Collected data
____
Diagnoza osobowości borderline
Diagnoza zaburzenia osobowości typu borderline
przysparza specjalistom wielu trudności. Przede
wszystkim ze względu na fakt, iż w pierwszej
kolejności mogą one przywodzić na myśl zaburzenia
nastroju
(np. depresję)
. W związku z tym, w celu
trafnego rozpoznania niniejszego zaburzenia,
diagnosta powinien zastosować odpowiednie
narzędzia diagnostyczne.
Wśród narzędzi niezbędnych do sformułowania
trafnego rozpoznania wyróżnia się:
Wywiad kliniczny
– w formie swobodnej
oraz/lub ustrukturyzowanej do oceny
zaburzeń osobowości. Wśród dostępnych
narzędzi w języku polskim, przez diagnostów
____
* INSTRUCTIONS TO FOLLOW
The full set of records must be transcribed character for character.

* ANSWER SECTION
Diagnoza osobowości borderline
Diagnoza zaburzenia osobowości typu borderline
przysparza specjalistom wielu trudności. Przede
wszystkim ze względu na fakt, iż w pierwszej
kolejności mogą one przywodzić na myśl zaburzenia
nastroju
(np. depresję)
. W związku z tym, w celu
trafnego rozpoznania niniejszego zaburzenia,
diagnosta powinien zastosować odpowiednie
narzędzia diagnostyczne.
Wśród narzędzi niezbędnych do sformułowania
trafnego rozpoznania wyróżnia się:
Wywiad kliniczny
– w formie swobodnej
oraz/lub ustrukturyzowanej do oceny
zaburzeń osobowości. Wśród dostępnych
narzędzi w języku polskim, przez diagnostów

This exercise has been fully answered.